For although this is something that happens very rarely, the Court of Arbitration for Sport can itself be challenged, as the rulebook says that because the CAS sits in Switzerland, decisions of the CAS can be appealed to the Federal Supreme Court of Switzerland.
However, because most English publications feel that English people are not really interested in the rest of the world, and that this is a matter of technicalities, there is little comment on this development, even though it reveals another route through which Fifa’s search for world domination can be challenged.
Concerning the CAS you may recall that in February 2020, Manchester City (of whom it has often been said) lodged an appeal to the Court of Arbitration in Sport against Uefa’s decision to ban the club from European competitions for two years and to fine it €30,000,000 for its flagrant breaches of Financial Fair Play regulations. Although Manchester City won the case on the grounds that Uefa had waited too long to bring the case (which of course raised the question of how incompetent Uefa had to be to allow that to happen) it was still fined 10 million Euros for failing to co-operate with Uefa in the first instance, something which breached Uefa Club Licensing Regulations.

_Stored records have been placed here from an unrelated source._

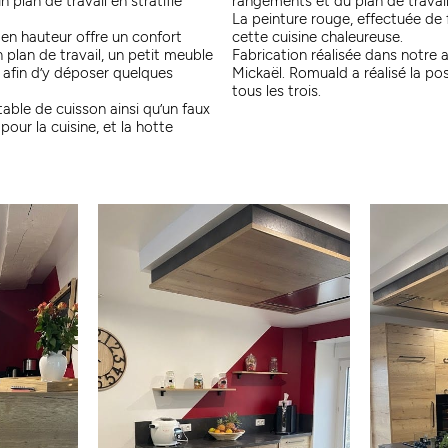
 plan de travail en stratifié
rangements et du plan de travai
La peinture rouge, effectuée de f
le en hauteur offre un confort
cette cuisine chaleureuse.
 plan de travail, un petit meuble
Fabrication réalisée dans notre
s afin d’y déposer quelques
Mickaël. Romuald a réalisé la p
tous les trois.
 table de cuisson ainsi qu’un faux
pour la cuisine, et la hotte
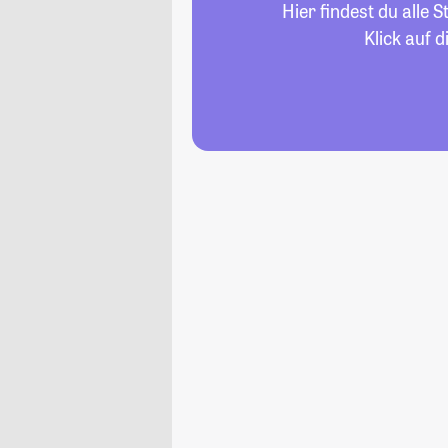
Hier findest du alle
Klick auf 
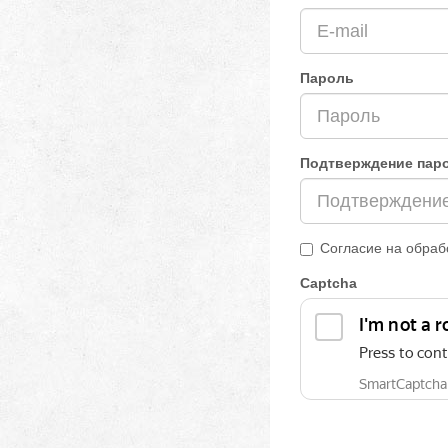
Пароль
Подтверждение пар
Согласие на обраб
Captcha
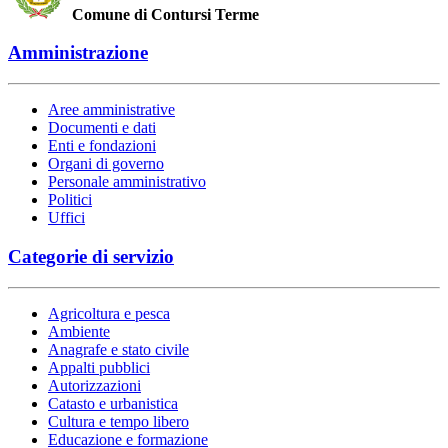
Comune di Contursi Terme
Amministrazione
Aree amministrative
Documenti e dati
Enti e fondazioni
Organi di governo
Personale amministrativo
Politici
Uffici
Categorie di servizio
Agricoltura e pesca
Ambiente
Anagrafe e stato civile
Appalti pubblici
Autorizzazioni
Catasto e urbanistica
Cultura e tempo libero
Educazione e formazione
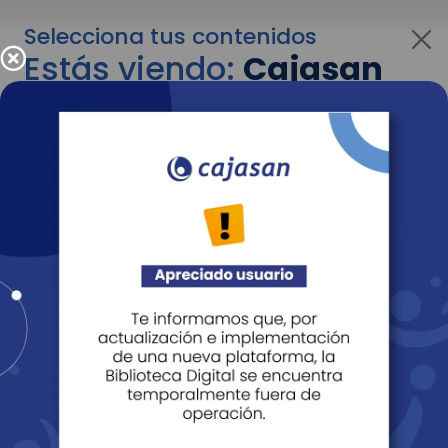
Selecciona tus contenidos
Estás viendo:
Cajasan
para personas
Para cambiar al contenido de tu interés más
adelante recuerda utilizar el menú
desplegable que se encuentra encima del
logo de Cajasan.
Entendido
Personas
Empresas
Corporativo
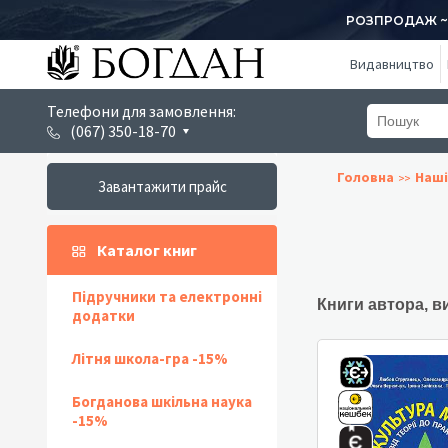
РОЗПРОДАЖ ~ 1
Видавництво
Телефони для замовлення:
(067) 350-18-70
Головна
Наші
Завантажити прайс
Каталог книг
Підручники та електронні
Книги автора, в
додатки
Літня школа-гра -15%
Богданова шкільна наука
-15%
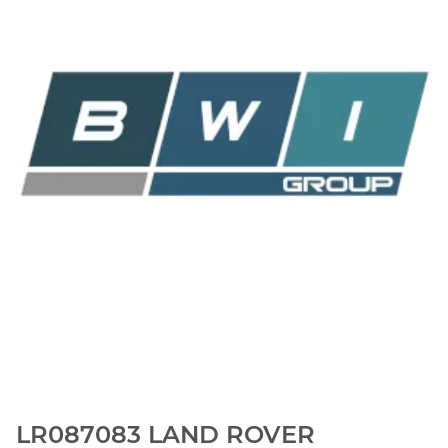
LR087083 LAND ROVER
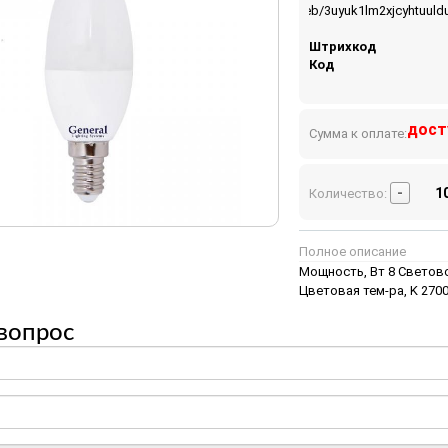
https://www.sones.ru/upload/iblock/9eb/3uyuk1lm2xjcyhtuuld
CN.НВ54.В.00470.20.pdf
Штрихкод
Код
дост
Сумма к оплате:
-
Количество:
Полное описание
Мощность, Вт 8 Светово
Цветовая тем-ра, K 2700
вопрос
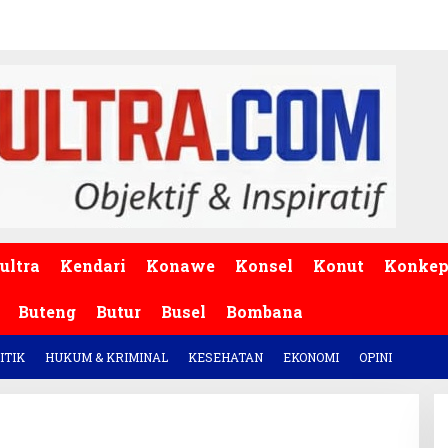
ultra
Kendari
Konawe
Konsel
Konut
Konke
Buteng
Butur
Busel
Bombana
ITIK
HUKUM & KRIMINAL
KESEHATAN
EKONOMI
OPINI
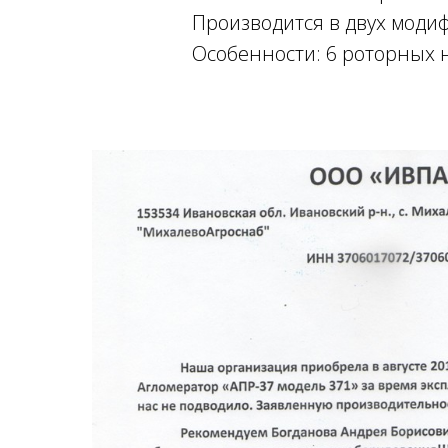
Производится в двух модиф
Особенности: 6 роторных н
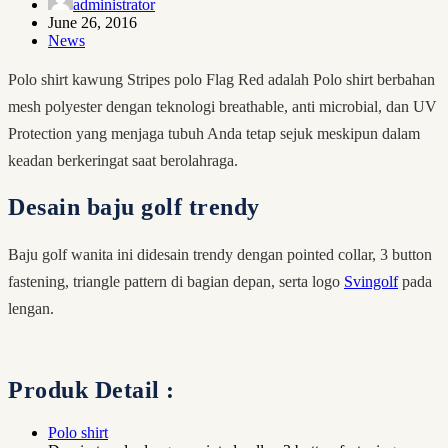
administrator
June 26, 2016
News
Polo shirt kawung Stripes polo Flag Red adalah Polo shirt berbahan
mesh polyester dengan teknologi breathable, anti microbial, dan UV
Protection yang menjaga tubuh Anda tetap sejuk meskipun dalam
keadan berkeringat saat berolahraga.
Desain baju golf trendy
Baju golf wanita ini didesain trendy dengan pointed collar, 3 button
fastening, triangle pattern di bagian depan, serta logo
Svingolf
pada
lengan.
Produk Detail :
Polo shirt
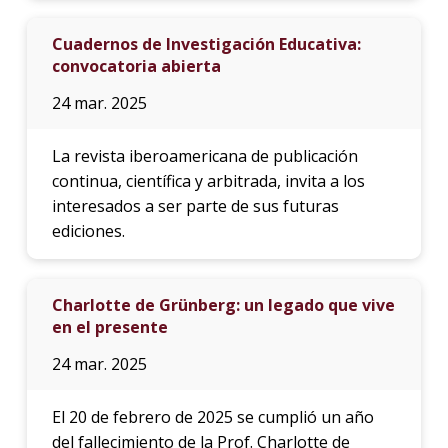
Cuadernos de Investigación Educativa:
convocatoria abierta
24 mar. 2025
La revista iberoamericana de publicación
continua, científica y arbitrada, invita a los
interesados a ser parte de sus futuras
ediciones.
Charlotte de Grünberg: un legado que vive
en el presente
24 mar. 2025
El 20 de febrero de 2025 se cumplió un año
del fallecimiento de la Prof. Charlotte de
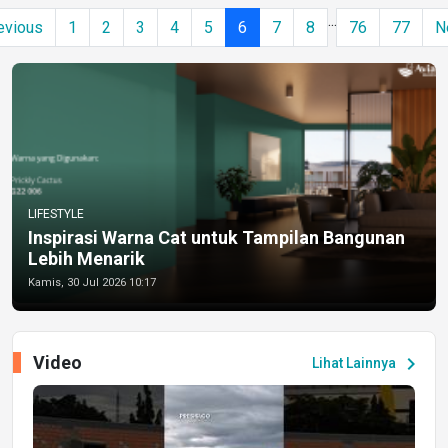
...
evious
1
2
3
4
5
6
7
8
76
77
N
LIFESTYLE
Inspirasi Warna Cat untuk Tampilan Bangunan
Lebih Menarik
Kamis, 30 Jul 2026 10:17
Video
chevron_right
Lihat Lainnya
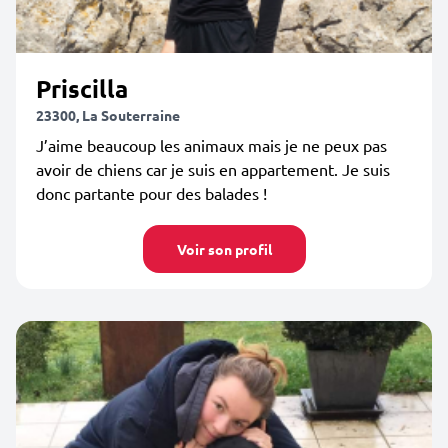
Priscilla
23300, La Souterraine
J’aime beaucoup les animaux mais je ne peux pas
avoir de chiens car je suis en appartement. Je suis
donc partante pour des balades !
Voir son profil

There was much muttering at that time of taking this case to the Federal Supreme Court in Switzerland, but this did not happen, and the club accepted the fine – which of course represented small change to the ownership, and which meant the case would finally stop.
Another reason for not going further in that case, is that appeals of arbitration decisions are generally not successful, largely because the only grounds on which an appeal to the Federal Supreme Court can be made are either the procedural requirements of the case in the CAS not being met, or whether the award is incompatible with public policy in Switzerland.
So the situation is rare, but it has happened before and such appeals have indeed been made and won. As when the Federal Supreme Court of Switzerland overruled a CAS decision in the case of Matuzalém, the Brazilian football player – a case which also made it clear that CAS decisions can be appealed by recourse to the European Court of Human Rights.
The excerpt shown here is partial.